» **Work item**: Filter the data below, keeping only lines that contain "conflagration".
__________________________________________________
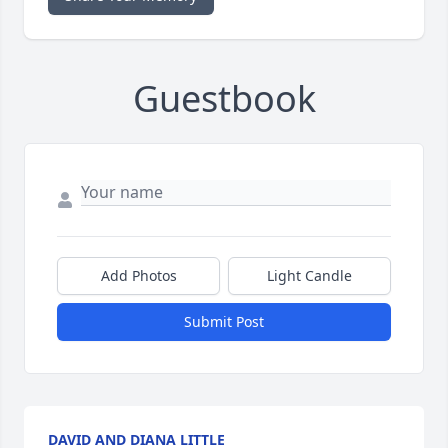
Guestbook
Add Photos
Light Candle
Submit Post
DAVID AND DIANA LITTLE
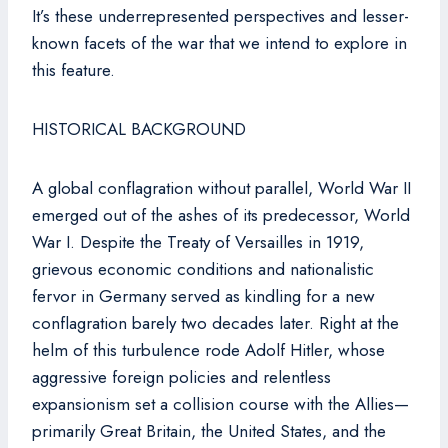
It’s these underrepresented perspectives and lesser-
known facets of the war that we intend to explore in
this feature.
HISTORICAL BACKGROUND
A global conflagration without parallel, World War II
emerged out of the ashes of its predecessor, World
War I. Despite the Treaty of Versailles in 1919,
grievous economic conditions and nationalistic
fervor in Germany served as kindling for a new
conflagration barely two decades later. Right at the
helm of this turbulence rode Adolf Hitler, whose
aggressive foreign policies and relentless
expansionism set a collision course with the Allies—
primarily Great Britain, the United States, and the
__________________________________________________
» **Answer to the problem**:
A global conflagration without parallel, World War II
conflagration barely two decades later. Right at the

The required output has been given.